Abstract
Major depressive disorder (MDD) is a common but serious psychiatric disorder with significant levels of morbidity and mortality. Recent genome-wide association studies (GWAS) on common variants increase our understanding of MDD; however, the underlying genetic basis remains largely unknown. Many studies have been proposed to explore the genetics of complex diseases from a viewpoint of the "missing heritability" by considering low-frequency and rare variants, copy-number variations, and other types of genetic variants.

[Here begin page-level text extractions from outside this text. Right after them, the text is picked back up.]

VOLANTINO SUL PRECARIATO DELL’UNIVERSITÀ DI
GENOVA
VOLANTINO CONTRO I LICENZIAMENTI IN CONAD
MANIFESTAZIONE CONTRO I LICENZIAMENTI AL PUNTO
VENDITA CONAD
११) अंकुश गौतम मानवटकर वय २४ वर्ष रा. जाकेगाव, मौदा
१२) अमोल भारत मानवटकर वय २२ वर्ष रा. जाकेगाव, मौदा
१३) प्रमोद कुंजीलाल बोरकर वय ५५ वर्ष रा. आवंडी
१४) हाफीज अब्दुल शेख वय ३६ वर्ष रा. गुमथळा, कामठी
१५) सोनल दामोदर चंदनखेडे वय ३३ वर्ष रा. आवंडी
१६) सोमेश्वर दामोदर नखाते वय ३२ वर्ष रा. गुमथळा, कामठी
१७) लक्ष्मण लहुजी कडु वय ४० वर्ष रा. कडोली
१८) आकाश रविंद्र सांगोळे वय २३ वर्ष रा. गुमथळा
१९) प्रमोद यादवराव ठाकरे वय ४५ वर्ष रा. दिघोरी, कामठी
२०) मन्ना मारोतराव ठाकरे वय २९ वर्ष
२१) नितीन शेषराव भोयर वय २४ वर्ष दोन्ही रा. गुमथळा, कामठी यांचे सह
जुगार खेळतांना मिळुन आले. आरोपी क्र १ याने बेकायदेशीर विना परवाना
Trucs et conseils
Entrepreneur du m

Here we developed a novel computational and statistical strategy to investigate the "missing heritability" of MDD. We applied Hamming distance on common, low-frequency, and rare single-nucleotide polymorphism (SNP) sets to measure genetic distance between two individuals, and then built the multi-dimensional scaling (MDS) pictures. Whole-exome genotyping data from a Los Angeles Mexican-American cohort (203 MDD and 196 controls) and a European-ancestry cohort (473 MDD and 497 controls) were examined using our proposed methodology. MDS plots showed very significant separations between MDD cases and healthy controls for low-frequency SNP set (P value < 2.2e-16) and rare SNP set (P value = 7.681e-12). Our results suggested that low-frequency and rare variants may play more significant roles in the genetics of MDD.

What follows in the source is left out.